### What to work on
Transcribe, word for word and without additions, each line below from the one containing "и благородство, создает" through the one containing "Woordenlijst", both ends included.

(Source records)
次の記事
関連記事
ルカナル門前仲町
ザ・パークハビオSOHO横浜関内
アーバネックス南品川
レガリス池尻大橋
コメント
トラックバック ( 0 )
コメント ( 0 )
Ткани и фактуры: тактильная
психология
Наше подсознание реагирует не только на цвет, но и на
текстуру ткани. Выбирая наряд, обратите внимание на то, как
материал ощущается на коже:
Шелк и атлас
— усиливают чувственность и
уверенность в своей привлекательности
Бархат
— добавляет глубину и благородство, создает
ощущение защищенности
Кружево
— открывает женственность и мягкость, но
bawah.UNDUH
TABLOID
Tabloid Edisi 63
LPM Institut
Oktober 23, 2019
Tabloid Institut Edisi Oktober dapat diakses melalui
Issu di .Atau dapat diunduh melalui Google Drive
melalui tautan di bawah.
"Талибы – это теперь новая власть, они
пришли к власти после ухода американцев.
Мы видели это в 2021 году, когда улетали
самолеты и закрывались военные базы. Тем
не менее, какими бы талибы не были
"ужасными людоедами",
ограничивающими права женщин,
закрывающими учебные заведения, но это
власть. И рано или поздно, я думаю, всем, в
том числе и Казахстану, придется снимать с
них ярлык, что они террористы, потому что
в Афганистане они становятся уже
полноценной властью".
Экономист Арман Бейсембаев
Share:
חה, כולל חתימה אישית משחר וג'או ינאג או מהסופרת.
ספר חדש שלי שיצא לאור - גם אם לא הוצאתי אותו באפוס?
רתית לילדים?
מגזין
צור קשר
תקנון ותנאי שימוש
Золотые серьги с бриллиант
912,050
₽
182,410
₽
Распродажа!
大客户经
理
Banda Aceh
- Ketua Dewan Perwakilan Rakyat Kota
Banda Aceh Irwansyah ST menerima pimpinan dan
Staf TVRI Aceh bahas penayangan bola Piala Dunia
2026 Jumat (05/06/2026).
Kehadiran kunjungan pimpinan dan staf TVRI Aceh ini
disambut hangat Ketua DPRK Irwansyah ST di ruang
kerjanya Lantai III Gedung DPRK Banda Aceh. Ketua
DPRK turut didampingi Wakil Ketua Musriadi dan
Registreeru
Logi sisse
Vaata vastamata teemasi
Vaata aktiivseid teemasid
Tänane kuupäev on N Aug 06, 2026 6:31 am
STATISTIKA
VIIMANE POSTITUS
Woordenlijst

--

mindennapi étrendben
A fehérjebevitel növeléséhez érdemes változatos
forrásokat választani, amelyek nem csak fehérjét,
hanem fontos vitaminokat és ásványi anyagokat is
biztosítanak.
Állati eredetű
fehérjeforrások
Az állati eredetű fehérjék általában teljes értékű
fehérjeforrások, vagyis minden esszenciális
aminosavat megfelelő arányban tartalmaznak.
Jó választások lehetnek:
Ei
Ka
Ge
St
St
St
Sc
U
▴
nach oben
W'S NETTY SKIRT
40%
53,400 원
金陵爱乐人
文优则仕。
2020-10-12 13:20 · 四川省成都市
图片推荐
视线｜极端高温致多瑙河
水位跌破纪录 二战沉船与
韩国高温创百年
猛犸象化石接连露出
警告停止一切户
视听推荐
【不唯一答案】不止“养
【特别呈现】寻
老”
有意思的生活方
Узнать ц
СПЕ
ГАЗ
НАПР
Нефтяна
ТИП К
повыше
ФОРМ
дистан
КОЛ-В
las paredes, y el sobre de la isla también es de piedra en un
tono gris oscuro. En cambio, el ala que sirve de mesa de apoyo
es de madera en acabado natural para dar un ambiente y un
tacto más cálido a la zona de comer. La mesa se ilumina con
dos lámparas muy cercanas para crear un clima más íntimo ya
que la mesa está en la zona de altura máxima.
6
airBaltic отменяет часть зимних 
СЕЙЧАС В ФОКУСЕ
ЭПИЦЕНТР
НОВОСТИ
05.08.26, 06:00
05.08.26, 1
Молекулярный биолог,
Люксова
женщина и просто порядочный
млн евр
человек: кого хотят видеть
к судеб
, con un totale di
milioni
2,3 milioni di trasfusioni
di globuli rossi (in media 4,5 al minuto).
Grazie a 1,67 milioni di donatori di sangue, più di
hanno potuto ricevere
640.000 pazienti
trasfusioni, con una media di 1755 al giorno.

--

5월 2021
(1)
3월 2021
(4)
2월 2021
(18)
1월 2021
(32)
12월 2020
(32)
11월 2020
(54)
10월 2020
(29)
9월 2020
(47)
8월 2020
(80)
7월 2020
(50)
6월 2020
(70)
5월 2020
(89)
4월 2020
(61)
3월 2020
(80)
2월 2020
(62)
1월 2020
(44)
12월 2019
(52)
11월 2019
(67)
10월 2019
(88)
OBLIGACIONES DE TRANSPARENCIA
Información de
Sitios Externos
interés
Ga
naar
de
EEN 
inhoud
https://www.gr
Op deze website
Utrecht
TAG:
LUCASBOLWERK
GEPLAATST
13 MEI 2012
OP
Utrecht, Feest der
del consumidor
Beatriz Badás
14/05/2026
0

### Expected answer
— добавляет глубину и благородство, создает
ощущение защищенности
Кружево
— открывает женственность и мягкость, но
bawah.UNDUH
TABLOID
Tabloid Edisi 63
LPM Institut
Oktober 23, 2019
Tabloid Institut Edisi Oktober dapat diakses melalui
Issu di .Atau dapat diunduh melalui Google Drive
melalui tautan di bawah.
"Талибы – это теперь новая власть, они
пришли к власти после ухода американцев.
Мы видели это в 2021 году, когда улетали
самолеты и закрывались военные базы. Тем
не менее, какими бы талибы не были
"ужасными людоедами",
ограничивающими права женщин,
закрывающими учебные заведения, но это
власть. И рано или поздно, я думаю, всем, в
том числе и Казахстану, придется снимать с
них ярлык, что они террористы, потому что
в Афганистане они становятся уже
полноценной властью".
Экономист Арман Бейсембаев
Share:
חה, כולל חתימה אישית משחר וג'או ינאג או מהסופרת.
ספר חדש שלי שיצא לאור - גם אם לא הוצאתי אותו באפוס?
רתית לילדים?
מגזין
צור קשר
תקנון ותנאי שימוש
Золотые серьги с бриллиант
912,050
₽
182,410
₽
Распродажа!
大客户经
理
Banda Aceh
- Ketua Dewan Perwakilan Rakyat Kota
Banda Aceh Irwansyah ST menerima pimpinan dan
Staf TVRI Aceh bahas penayangan bola Piala Dunia
2026 Jumat (05/06/2026).
Kehadiran kunjungan pimpinan dan staf TVRI Aceh ini
disambut hangat Ketua DPRK Irwansyah ST di ruang
kerjanya Lantai III Gedung DPRK Banda Aceh. Ketua
DPRK turut didampingi Wakil Ketua Musriadi dan
Registreeru
Logi sisse
Vaata vastamata teemasi
Vaata aktiivseid teemasid
Tänane kuupäev on N Aug 06, 2026 6:31 am
STATISTIKA
VIIMANE POSTITUS
Woordenlijst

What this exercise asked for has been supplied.